Calcium Chloride and Oxygen
A Guide to Solving Stoichiometry Problems
Truc Tran
What is stoichiometry?
Basically, stoichiometry allows us to convert and find the relationship between the reactant and its product in a chemical equation.
Balanced Equation
Given the equation Calcium chloride and oxygen.
- Decide on the type of reaction that is taking place. For calcium chloride and oxygen, the reaction would be synthesis. There is a rule that states "Reaction of a metal chloride and oxygen produces a metal chlorate." CaCl2 + O2 -> Ca(ClO3)2 or Calcium chloride + Oxygen -> Calcium chlorate should be your current equation.

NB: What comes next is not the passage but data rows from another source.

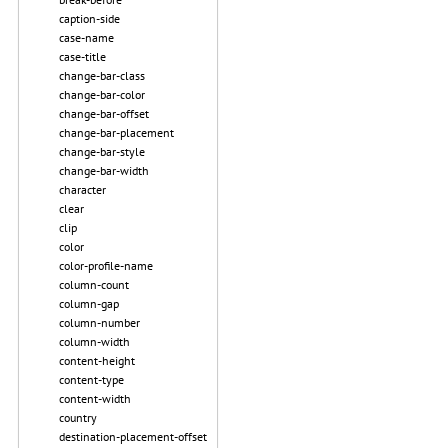
caption-side
case-name
case-title
change-bar-class
change-bar-color
change-bar-offset
change-bar-placement
change-bar-style
change-bar-width
character
clear
clip
color
color-profile-name
column-count
column-gap
column-number
column-width
content-height
content-type
content-width
country
destination-placement-offset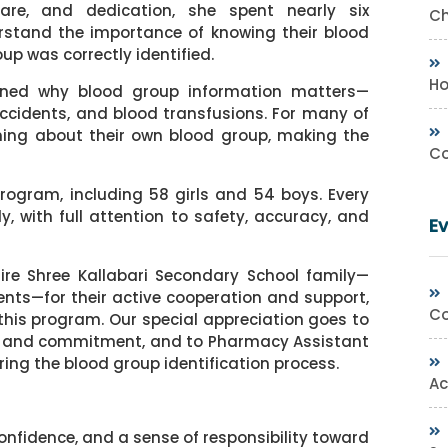
are, and dedication, she spent nearly six
Ch
rstand the importance of knowing their blood
up was correctly identified.
Ho
rned why blood group information matters—
ccidents, and blood transfusions. For many of
arning about their own blood group, making the
Co
program, including 58 girls and 54 boys. Every
, with full attention to safety, accuracy, and
E
tire Shree Kallabari Secondary School family—
ts—for their active cooperation and support,
Co
 this program. Our special appreciation goes to
fort and commitment, and to Pharmacy Assistant
ring the blood group identification process.
Ac
onfidence, and a sense of responsibility toward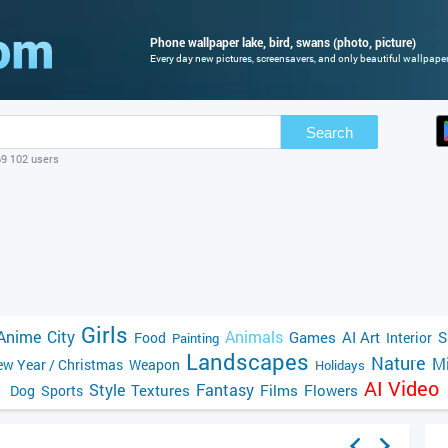
Phone wallpaper lake, bird, swans (photo, picture)
Every day new pictures, screensavers, and only beautiful wallpapers
Search
69 102 users
Girls
Anime
City
Animals
Games
AI Art
S
Food
Interior
Painting
Landscapes
Nature
Mi
w Year / Christmas
Weapon
Holidays
AI Video
Style
Fantasy
Textures
Films
Flowers
Dog
Sports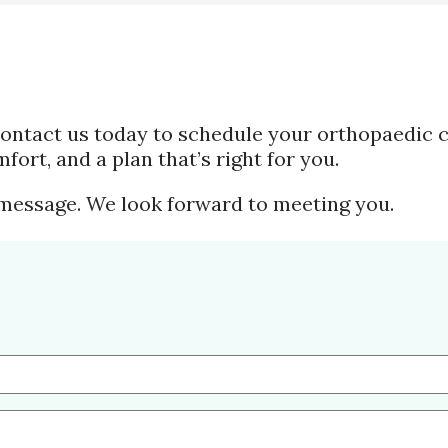
. Contact us today to schedule your orthopaedic 
mfort, and a plan that’s right for you.
 message. We look forward to meeting you.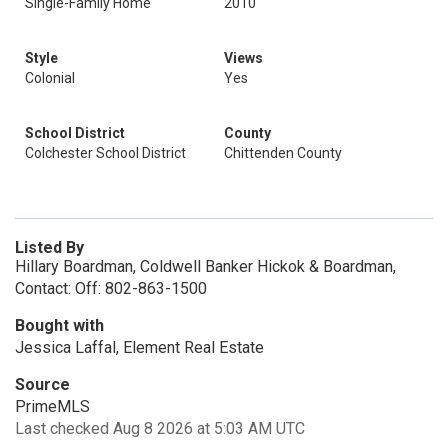
Single-Family Home
2010
Style
Views
Colonial
Yes
School District
County
Colchester School District
Chittenden County
Listed By
Hillary Boardman, Coldwell Banker Hickok & Boardman,
Contact: Off: 802-863-1500
Bought with
Jessica Laffal, Element Real Estate
Source
PrimeMLS
Last checked Aug 8 2026 at 5:03 AM UTC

- Next step is to balance the equation. Since both sides already have the same amount of calcium and chlorine, all we need to do is balance the oxygen. Simply add 3 in front of the oxygen on the reactant side to get six of it like in the product. The balanced equation should look like - CaCl2 + 3O2 -> Ca(ClO3)2
Molar mass
- Ca = 40.078 g
- Cl = 35.453 g
- CaCl2 = 40.078 + 35.453(2) = 110.984 g/mole
- O2 = 15.999(2) = 31.998 g/mole
- Ca(ClO3)2 = 40.078 + 2[35.453 + 15.999(3)] = 206.978 g/mole
Mole to Mole Conversions
Mole A (from given)| Mole B (Coefficient)
----------------------------- | Mole A (Coefficient)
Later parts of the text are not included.